Opulent NY homes at dawn of 20th century
I could feel the woman’s eyes on me as I flipped through the book of black and white photographs. Without even seeing her face, I knew what she was thinking.
I was taking my time going through the book and she could tell that I was liking it a lot more than she wished. It was a book of the interiors of New York homes at the turn of the 20th century. She wanted that book and was afraid that I would, too – seeing in her mind the $5 she had hoped to pay for it toppled by my higher bid.
In fact, I liked what I saw, even though I found the photos of opulence-beyond-need a little disconcerting. While these folks in their fancy apartments were living the life, others were barely existing. The over-the-top furnishings bordered on gluttony – but I couldn’t put the book down.
It was titled “Photographs of New York Interiors at the Turn of the Century” and contained the works of Joseph Byron, the premier photographer of the city at that time – “our Vesuvius,” preserving “the setting of a vanished race,” as described in the book. A paperback coffee-table book, it included photos from the Byron Collection of the Museum of the City of New York, and was published in 1976.
The 131 photos showed lavishly decorated rooms – of Edwardian and Victorian designs, according to the introduction – in homes of the upper crust, along with the insides of some of the establishments that mimicked their lifestyles. The publishers also included one slum apartment.
The pictures cover the years between the Chicago World’s Fair in 1893 and the beginning of World War I in 1914. The museum has a collection of 22,000 photos of New York City and its surroundings shot by the Byron Company, which included Joseph Byron and his son Percy, from 1890 to 1942.
“Because the cultural domain was expansive, and this was, after all, cosmopolitan New York, the interiors shown represent the taste of the nation at large and the style trend of most of the civilized world,” according to the book’s introduction, which over 14 pages discussed the history of design, along with the style of the interiors and tastes of the owners.
The interiors in the book included at least two millionaires’ surnames that I actually recognized: the Astors and the Vanderbilts. But Joseph Byron’s camera was very eclectic: his clients also included such people as Mark Twain, and actresses Ethel Barrymore and Sarah Bernhardt.
Joseph Byron came from a family of photographers in England, leaving the country in 1888 to set up a studio in Manhattan, according to the introduction. He soon got commissions to chronicle urban life in the city, an assignment that put him in touch with not only its high society but its down-under.

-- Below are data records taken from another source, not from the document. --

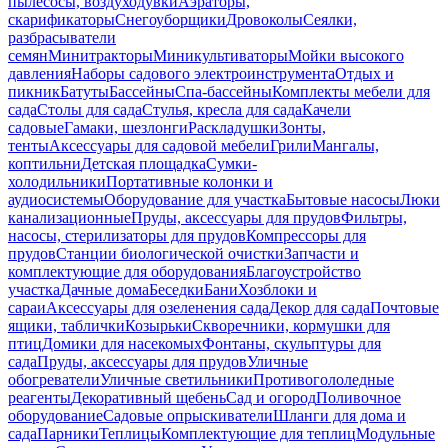
пылесосы, воздуходувки
Аэраторы,
скарификаторы
Снегоуборщики
Дровоколы
Сеялки,
разбрасыватели
семян
Минитракторы
Миникультиваторы
Мойки высокого
давления
Наборы садового электроинструмента
Отдых и
пикник
Батуты
Бассейны
Спа-бассейны
Комплекты мебели для
сада
Столы для сада
Стулья, кресла для сада
Качели
садовые
Гамаки, шезлонги
Раскладушки
Зонты,
тенты
Аксессуары для садовой мебели
Грили
Мангалы,
коптильни
Детская площадка
Сумки-
холодильники
Портативные колонки и
аудиосистемы
Оборудование для участка
Бытовые насосы
Люки
канализационные
Пруды, аксессуары для прудов
Фильтры,
насосы, стерилизаторы для прудов
Компрессоры для
прудов
Станции биологической очистки
Запчасти и
комплектующие для оборудования
Благоустройство
участка
Дачные дома
Беседки
Бани
Хозблоки и
сараи
Аксессуары для озеленения сада
Декор для сада
Почтовые
ящики, таблички
Козырьки
Скворечники, кормушки для
птиц
Домики для насекомых
Фонтаны, скульптуры для
сада
Пруды, аксессуары для прудов
Уличные
обогреватели
Уличные светильники
Противогололедные
реагенты
Декоративный щебень
Сад и огород
Поливочное
оборудование
Садовые опрыскиватели
Шланги для дома и
сада
Парники
Теплицы
Комплектующие для теплиц
Модульные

He also shot theater subjects and important buildings, ocean liners and soda fountains, car shows and Easter parades, “Little Italy” tenements in Harlem and pushcarts on the Lower East Side, according to the book.

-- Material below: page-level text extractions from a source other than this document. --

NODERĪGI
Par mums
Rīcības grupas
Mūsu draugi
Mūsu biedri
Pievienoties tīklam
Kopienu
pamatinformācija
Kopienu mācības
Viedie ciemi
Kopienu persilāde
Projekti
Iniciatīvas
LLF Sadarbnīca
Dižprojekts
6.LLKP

The stars of the book, though, were the “millionaires’ palaces on Fifth Avenue” and other tony locations. I found most of the rooms too crowded, with much too much furniture, heavy drapery and dark spaces that shut out most of the light. Even so, they were still mesmerizing for anyone who appreciated design.

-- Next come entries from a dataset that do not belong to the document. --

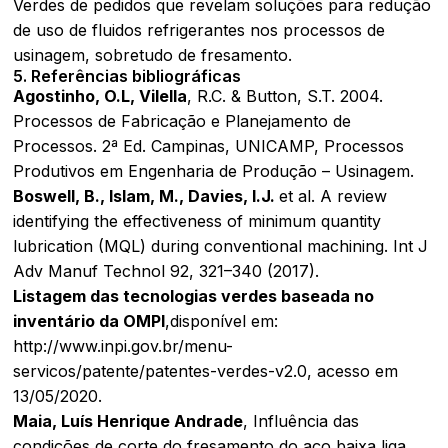
Verdes de pedidos que revelam soluções para redução
de uso de fluidos refrigerantes nos processos de
usinagem, sobretudo de fresamento.
5. Referências bibliográficas
Agostinho, O.L, Vilella
, R.C. & Button, S.T. 2004.
Processos de Fabricação e Planejamento de
Processos. 2ª Ed. Campinas, UNICAMP, Processos
Produtivos em Engenharia de Produção – Usinagem.
Boswell, B., Islam, M., Davies, I.J.
et al. A review
identifying the effectiveness of minimum quantity
lubrication (MQL) during conventional machining. Int J
Adv Manuf Technol 92, 321–340 (2017).
Listagem das tecnologias verdes baseada no
inventário da OMPI
,disponível em:
http://www.inpi.gov.br/menu-
servicos/patente/patentes-verdes-v2.0, acesso em
13/05/2020.
Maia, Luís Henrique Andrade
, Influência das
condições de corte do fresamento do aço baixa liga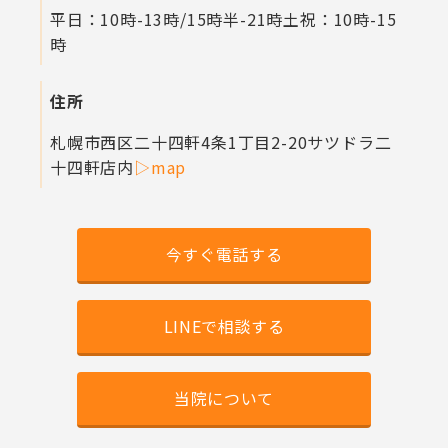
平日：10時-13時/15時半-21時
土祝：10時-15
時
住所
札幌市西区二十四軒4条1丁目2-20
サツドラ二
十四軒店内
▷map
今すぐ電話する
LINEで相談する
当院について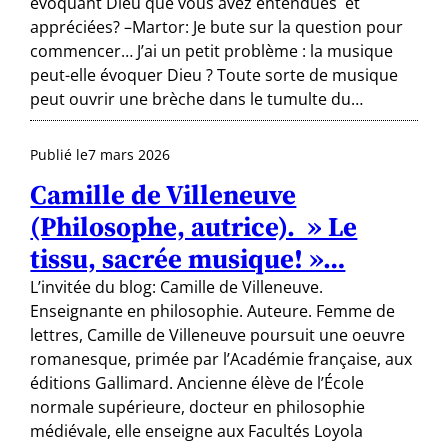
évoquant Dieu que vous avez entendues et
appréciées? –Martor: Je bute sur la question pour
commencer… J’ai un petit problème : la musique
peut-elle évoquer Dieu ? Toute sorte de musique
peut ouvrir une brèche dans le tumulte du…
Publié le
7 mars 2026
Camille de Villeneuve
(Philosophe, autrice). » Le
tissu, sacrée musique! »…
L’invitée du blog: Camille de Villeneuve.
Enseignante en philosophie. Auteure. Femme de
lettres, Camille de Villeneuve poursuit une oeuvre
romanesque, primée par l’Académie française, aux
éditions Gallimard. Ancienne élève de l’École
normale supérieure, docteur en philosophie
médiévale, elle enseigne aux Facultés Loyola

Standing there, looking through the book at the auction house, I made up my mind that I would bid on it. It had been placed among others in one of several boxes of disparate books on a table. I did not want any of the others so I pulled it out for a separate bid. That didn’t sit well with the woman who was watching me. She chided me for removing the book from the lot, apparently forgetting that this auction house encouraged what’s called a “pull.”
So, we both bidded on the book and when it became clear that I wasn’t about to back down, she gave up. The book was mine. And I’m glad I got it because the photos are remarkable. What do you think?